- What you have to do:
Establish how many lines below contain the string "springen". Respond with that number alone.

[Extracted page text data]
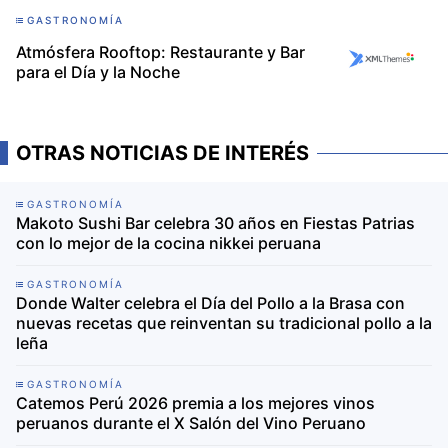
GASTRONOMÍA
Atmósfera Rooftop: Restaurante y Bar
para el Día y la Noche
OTRAS NOTICIAS DE INTERÉS
GASTRONOMÍA
Makoto Sushi Bar celebra 30 años en Fiestas Patrias
con lo mejor de la cocina nikkei peruana
GASTRONOMÍA
Donde Walter celebra el Día del Pollo a la Brasa con
nuevas recetas que reinventan su tradicional pollo a la
leña
GASTRONOMÍA
Catemos Perú 2026 premia a los mejores vinos
peruanos durante el X Salón del Vino Peruano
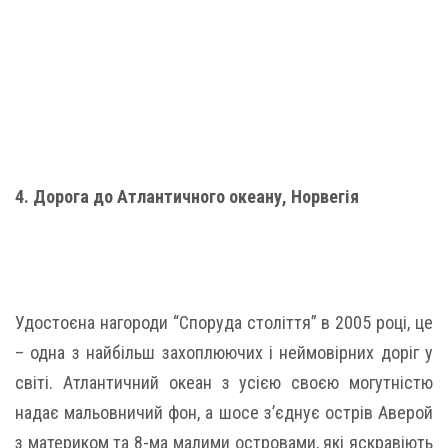
4. Дорога до Атлантичного океану, Норвегія
Удостоєна нагороди “Споруда століття” в 2005 році, це
– одна з найбільш захоплюючих і неймовірних доріг у
світі. Атлантичний океан з усією своєю могутністю
надає мальовничий фон, а шосе з’єднує острів Аверой
з материком та 8-ма малими островами, які яскравіють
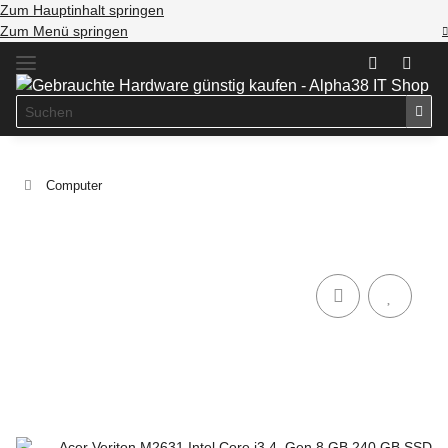
Zum Hauptinhalt springen
Zum Menü springen
Computer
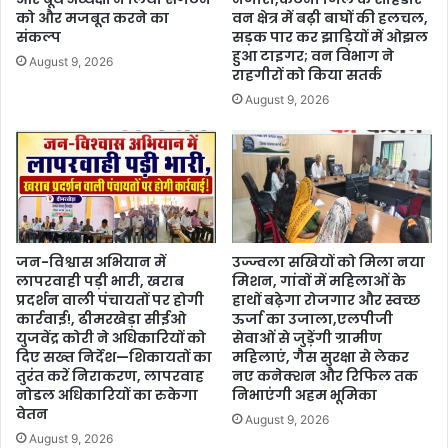
को और मजबूत करने का
वन क्षेत्र में बढ़ी बाघों की हलचल,
संकल्प
सड़क पार कर झाड़ियों में ओझल
हुआ टाइगर; वन विभाग ने
August 9, 2026
राहगीरों को किया सतर्क
August 9, 2026
जन-विश्वास अभियान में
उज्ज्वला सखियों को मिला नया
लापरवाही पड़ी भारी, खराब
मिशन, गांवों में महिलाओं के
प्रदर्शन वाली पंचायतों पर होगी
हाथों बढ़ेगा रोजगार और स्वच्छ
कार्रवाई!, ढीमरखेड़ा सीईओ
ऊर्जा का उजाला,एलपीजी
युजवेंद्र कोरी ने अधिकारियों को
सेवाओं से जुड़ेंगी ग्रामीण
दिए सख्त निर्देश—शिकायतों का
महिलाएं, गैस सुरक्षा से लेकर
तुरंत करें निराकरण, लापरवाह
नए कनेक्शन और रिफिल तक
नोडल अधिकारियों का रुकेगा
निभाएंगी अहम भूमिका
वेतन
August 9, 2026
August 9, 2026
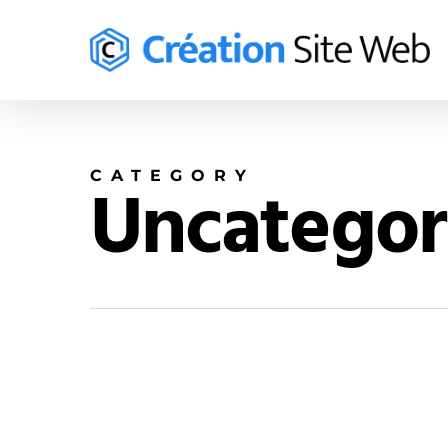
Skip
to
main
content
CATEGORY
Uncategor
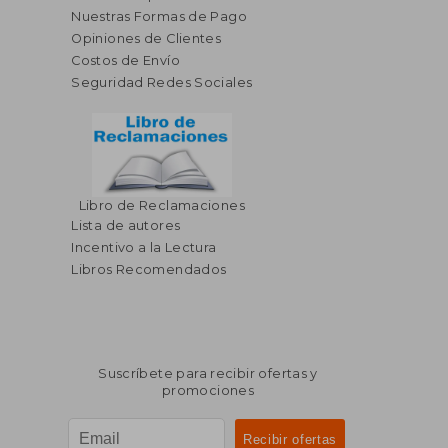
Nuestras Formas de Pago
Opiniones de Clientes
Costos de Envío
Seguridad Redes Sociales
Libro de Reclamaciones
Lista de autores
Incentivo a la Lectura
Libros Recomendados
Suscríbete para recibir ofertas y
promociones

- Output below:
2